Coursework from CS584, Machine Learning @ IIT
Topics: Decision Trees, Accuracy, Scikit-Learn.
Tasks: Listed in the code file. Create a test/train split for each dataset using part of student ID as the random state. For depths d ranging from 1 to 15, create decision trees of max depth d, fit the classifier to the training data, and compute accuracy on test/train splits. Record results and discuss observations.
Topics: Naive Bayes, Parameter Estimation, Joint Log Likelihood, Scikit-Learn.
Tasks: Load the datasets and create a test/train split for each using part of student ID as the random state. For 15 different values of alpha ranging from 10^-6 to 10^7: (1) create a Bernoulli Naive Bayes model with that alpha, (2) fit the model to the training set, (3) Compute JLL for training set and store it, (4) Compute JLL for testing set and store it. Store results, pickle results, discuss.
Topics: Logistic regression, L1 vs L2 Regularization, Scikit-Learn
Tasks: Load the datasets from HW2 and create test/train split for each same as before. For 15 different C values from 10^-7 to 10^7: (1) Create L2 regularized logistic regression classifier, (2) fit the model to the training set, (3) compute model complexity and store it, (4) compute number of 0 weights, store it, (5) compute CLL for train set, store it, (6) compute CLL for test set, store it, (7) Create L1 regularized logistic regression model, (8) fit to training data, (9) compute number of 0 weights, store it.
Topics: K-Nearest Neighbors, Support Vector Machines, Principal Components Analysis, Confusion Matrices, F1, Neural Networks, Convolutional Neural Networks, Transfer Learning, Keras, Tensorflow.

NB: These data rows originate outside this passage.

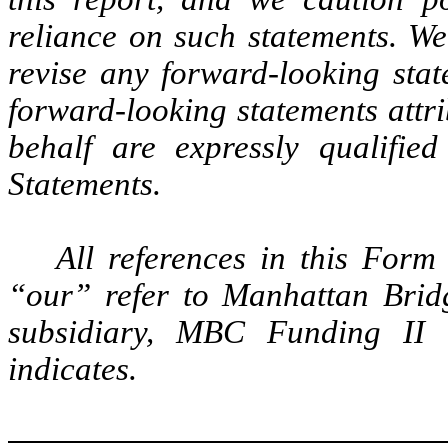
reliance on such statements. We
revise any forward-looking stat
forward-looking statements attr
behalf are expressly qualified
Statements.
All references in this For
“our” refer to Manhattan Bridg
subsidiary, MBC Funding II C
indicates.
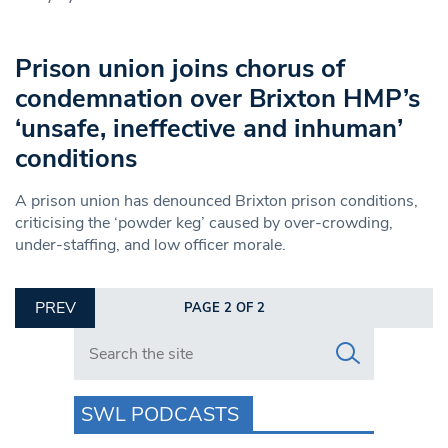
Prison union joins chorus of
condemnation over Brixton HMP’s
‘unsafe, ineffective and inhuman’
conditions
A prison union has denounced Brixton prison conditions,
criticising the ‘powder keg’ caused by over-crowding,
under-staffing, and low officer morale.
PREV
PAGE 2 OF 2
Search in https://www.swlondoner.co.uk/
SWL PODCASTS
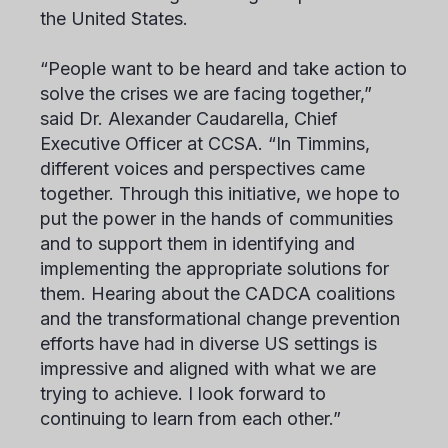
the United States.
“People want to be heard and take action to
solve the crises we are facing together,”
said Dr. Alexander Caudarella, Chief
Executive Officer at CCSA. “In Timmins,
different voices and perspectives came
together. Through this initiative, we hope to
put the power in the hands of communities
and to support them in identifying and
implementing the appropriate solutions for
them. Hearing about the CADCA coalitions
and the transformational change prevention
efforts have had in diverse US settings is
impressive and aligned with what we are
trying to achieve. I look forward to
continuing to learn from each other.”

Tasks: Detailed in the project_writeup.pdf.
Files:
File | Description |
---|---|
ProjectFile.ipynb | Main python code notebook for the project |
project_writeup.pdf | Information about the project requirements, phases, and results |
bush_test_66.model | Phase 3 Bush CNN |
williams_test_94.model | Phase 3 Williams CNN |
bush.model | Phase 4 Bush CNN |
williams.model | Phase 4 Williams CNN |
yaledata_cleaned_pickled | Phase 4 Transfer Learning Data |
Notes:
- The primary data files were too large to upload, happy to provide a link.
- A lot of trial and error went into the testing of various models. The code here only shows the final results.
- The code in the ProjectFile.ipynb file was written over the course of several weeks on multiple machines. It may not work perfectly out the box depending on the Python, Keras, and TensorFlow versions.